Locate every line below that contains the word "تاریخی" and copy it.
● ● ● ● ●
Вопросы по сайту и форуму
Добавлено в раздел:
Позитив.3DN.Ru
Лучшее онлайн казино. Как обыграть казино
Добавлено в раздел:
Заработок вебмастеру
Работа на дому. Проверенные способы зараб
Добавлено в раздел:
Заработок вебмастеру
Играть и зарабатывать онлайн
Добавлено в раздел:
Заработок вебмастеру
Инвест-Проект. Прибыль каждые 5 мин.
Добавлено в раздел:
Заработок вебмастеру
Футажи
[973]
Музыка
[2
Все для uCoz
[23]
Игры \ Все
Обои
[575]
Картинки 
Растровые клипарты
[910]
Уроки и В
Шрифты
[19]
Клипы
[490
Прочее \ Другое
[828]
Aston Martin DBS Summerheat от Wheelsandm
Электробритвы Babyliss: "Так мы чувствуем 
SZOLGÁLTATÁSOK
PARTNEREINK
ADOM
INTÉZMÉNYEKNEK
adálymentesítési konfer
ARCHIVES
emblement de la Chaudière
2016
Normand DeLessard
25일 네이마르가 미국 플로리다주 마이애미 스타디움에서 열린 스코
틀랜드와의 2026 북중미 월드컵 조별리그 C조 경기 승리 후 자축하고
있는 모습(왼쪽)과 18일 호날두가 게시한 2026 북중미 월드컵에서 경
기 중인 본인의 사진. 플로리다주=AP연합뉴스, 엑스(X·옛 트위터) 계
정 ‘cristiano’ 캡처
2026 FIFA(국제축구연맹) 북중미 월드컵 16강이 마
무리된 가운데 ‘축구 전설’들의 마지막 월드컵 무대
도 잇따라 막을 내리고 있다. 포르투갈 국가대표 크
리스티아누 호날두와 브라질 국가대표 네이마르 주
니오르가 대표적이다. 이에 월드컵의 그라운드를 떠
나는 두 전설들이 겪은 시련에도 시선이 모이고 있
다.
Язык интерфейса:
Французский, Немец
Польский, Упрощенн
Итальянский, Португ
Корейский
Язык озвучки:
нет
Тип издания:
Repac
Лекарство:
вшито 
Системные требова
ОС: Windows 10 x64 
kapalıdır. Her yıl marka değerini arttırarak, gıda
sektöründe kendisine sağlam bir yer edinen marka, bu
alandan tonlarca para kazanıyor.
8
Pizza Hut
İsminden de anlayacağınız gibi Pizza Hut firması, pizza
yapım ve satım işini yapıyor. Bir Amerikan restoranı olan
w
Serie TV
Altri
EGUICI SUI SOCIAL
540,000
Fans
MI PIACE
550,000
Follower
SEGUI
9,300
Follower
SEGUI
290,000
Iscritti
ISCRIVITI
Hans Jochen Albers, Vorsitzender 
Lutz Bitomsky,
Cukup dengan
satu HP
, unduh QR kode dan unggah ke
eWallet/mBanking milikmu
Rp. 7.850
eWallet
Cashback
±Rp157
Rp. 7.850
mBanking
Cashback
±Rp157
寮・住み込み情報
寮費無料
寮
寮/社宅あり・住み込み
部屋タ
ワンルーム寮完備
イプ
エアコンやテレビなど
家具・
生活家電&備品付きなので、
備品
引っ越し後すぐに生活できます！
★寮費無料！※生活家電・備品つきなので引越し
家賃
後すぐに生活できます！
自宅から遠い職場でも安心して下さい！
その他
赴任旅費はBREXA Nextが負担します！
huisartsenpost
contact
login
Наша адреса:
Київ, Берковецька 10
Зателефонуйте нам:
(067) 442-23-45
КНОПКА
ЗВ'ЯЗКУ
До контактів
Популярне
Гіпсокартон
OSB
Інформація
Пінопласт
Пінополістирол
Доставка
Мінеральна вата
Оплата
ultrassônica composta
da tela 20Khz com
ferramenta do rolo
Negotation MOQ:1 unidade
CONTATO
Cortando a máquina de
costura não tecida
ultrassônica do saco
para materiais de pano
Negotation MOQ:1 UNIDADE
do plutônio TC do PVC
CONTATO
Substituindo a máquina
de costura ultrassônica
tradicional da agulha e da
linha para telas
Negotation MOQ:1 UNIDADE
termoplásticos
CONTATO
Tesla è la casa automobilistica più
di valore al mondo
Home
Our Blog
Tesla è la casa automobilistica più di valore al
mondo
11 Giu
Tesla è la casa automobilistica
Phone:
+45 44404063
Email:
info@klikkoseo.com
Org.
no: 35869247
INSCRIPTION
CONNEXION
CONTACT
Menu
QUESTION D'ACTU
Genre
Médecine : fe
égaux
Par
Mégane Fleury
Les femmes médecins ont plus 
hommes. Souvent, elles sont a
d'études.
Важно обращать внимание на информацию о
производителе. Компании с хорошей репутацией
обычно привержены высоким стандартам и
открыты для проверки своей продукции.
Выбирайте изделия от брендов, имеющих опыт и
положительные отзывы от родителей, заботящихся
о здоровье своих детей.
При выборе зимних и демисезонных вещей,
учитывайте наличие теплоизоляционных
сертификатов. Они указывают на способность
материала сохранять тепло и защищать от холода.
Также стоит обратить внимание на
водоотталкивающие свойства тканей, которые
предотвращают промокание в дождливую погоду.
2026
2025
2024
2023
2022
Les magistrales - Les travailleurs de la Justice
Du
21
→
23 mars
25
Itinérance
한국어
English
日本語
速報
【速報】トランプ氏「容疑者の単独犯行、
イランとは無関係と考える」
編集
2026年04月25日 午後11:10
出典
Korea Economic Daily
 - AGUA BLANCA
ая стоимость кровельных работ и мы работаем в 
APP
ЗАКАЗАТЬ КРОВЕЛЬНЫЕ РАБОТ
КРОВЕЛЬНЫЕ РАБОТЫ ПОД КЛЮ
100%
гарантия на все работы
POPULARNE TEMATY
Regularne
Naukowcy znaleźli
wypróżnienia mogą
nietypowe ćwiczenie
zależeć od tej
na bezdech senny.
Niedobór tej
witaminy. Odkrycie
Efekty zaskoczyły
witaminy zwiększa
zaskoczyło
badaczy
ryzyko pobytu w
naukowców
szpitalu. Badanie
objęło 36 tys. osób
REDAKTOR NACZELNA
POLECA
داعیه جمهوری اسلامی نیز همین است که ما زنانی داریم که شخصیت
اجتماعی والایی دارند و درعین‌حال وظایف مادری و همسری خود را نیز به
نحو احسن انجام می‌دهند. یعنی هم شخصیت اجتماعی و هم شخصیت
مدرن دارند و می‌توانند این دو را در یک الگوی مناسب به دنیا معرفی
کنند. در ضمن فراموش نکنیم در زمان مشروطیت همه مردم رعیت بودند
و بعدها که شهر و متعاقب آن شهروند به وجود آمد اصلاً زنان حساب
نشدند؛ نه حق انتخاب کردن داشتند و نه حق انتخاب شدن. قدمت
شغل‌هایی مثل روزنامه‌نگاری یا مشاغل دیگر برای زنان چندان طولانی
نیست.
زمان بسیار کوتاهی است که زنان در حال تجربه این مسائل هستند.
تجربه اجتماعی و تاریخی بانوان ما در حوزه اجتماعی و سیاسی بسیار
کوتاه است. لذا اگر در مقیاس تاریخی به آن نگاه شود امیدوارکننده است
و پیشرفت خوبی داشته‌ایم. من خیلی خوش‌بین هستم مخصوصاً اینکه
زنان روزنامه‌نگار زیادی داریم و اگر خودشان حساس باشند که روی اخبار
● ● ● ● ●
§ Task response
تجربه اجتماعی و تاریخی بانوان ما در حوزه اجتماعی و سیاسی بسیار
کوتاه است. لذا اگر در مقیاس تاریخی به آن نگاه شود امیدوارکننده است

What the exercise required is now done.